■ **Task prompt**: No pictures are to be included when the entries below are reproduced exactly.

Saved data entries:
--------

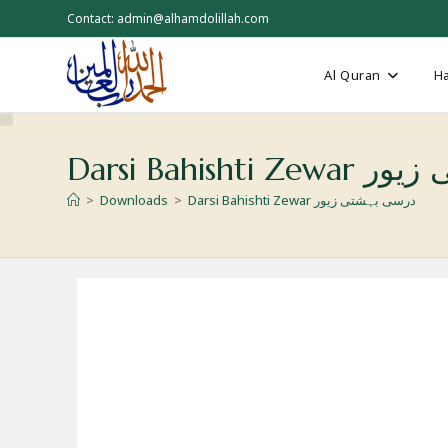
Skip
Contact: admin@alhamdolillah.com
to
content
Al Quran
Ha
 بہشتی زیور
Darsi Bahishti Zewar درسی بہشتی زیور
>
Downloads
>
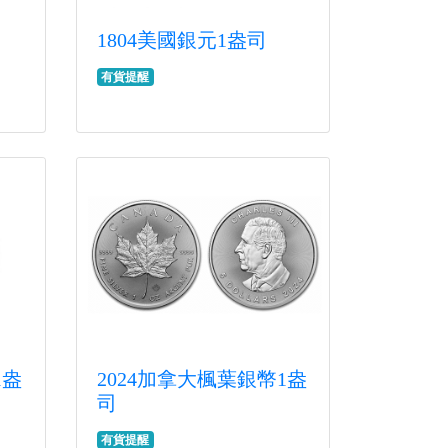
1804美國銀元1盎司
有貨提醒
1盎
2024加拿大楓葉銀幣1盎
司
有貨提醒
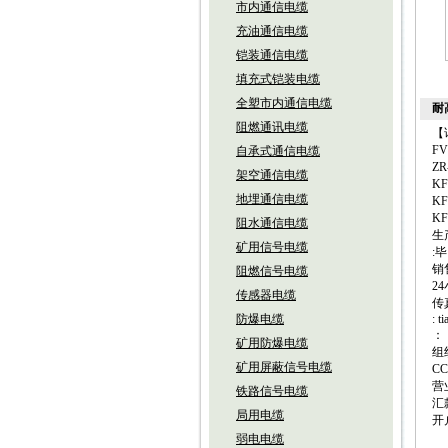
市内通信电缆
充油通信电缆
铠装通信电缆
填充式铠装电缆
全塑市内通信电缆
耐高
阻燃通讯电缆
【
FV
自承式通信电缆
ZR
架空通信电缆
KF
地埋通信电缆
KF
KF
阻水通信电缆
生
矿用信号电缆
:毕
销售
阻燃信号电缆
24
传感器电缆
传
防爆电缆
: t
： 
矿用防爆电缆
组
矿用屏蔽信号电缆
CC
营
铁路信号电缆
汇款
局用电缆
开
弱电电缆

--------

■ **The answer**:
Skip
Contact: admin@alhamdolillah.com
to
content
Al Quran
Ha
 بہشتی زیور
Darsi Bahishti Zewar درسی بہشتی زیور
>
Downloads
>
1804美國銀元1盎司
有貨提醒
1盎
2024加拿大楓葉銀幣1盎
司
有貨提醒
市内通信电缆
充油通信电缆
铠装通信电缆
填充式铠装电缆
全塑市内通信电缆
耐高
阻燃通讯电缆
【
FV
自承式通信电缆
ZR
架空通信电缆
KF
地埋通信电缆
KF
KF
阻水通信电缆
生
矿用信号电缆
:毕
销售
阻燃信号电缆
24
传感器电缆
传
防爆电缆
: t
： 
矿用防爆电缆
组
矿用屏蔽信号电缆
CC
营
铁路信号电缆
汇款
局用电缆
开
弱电电缆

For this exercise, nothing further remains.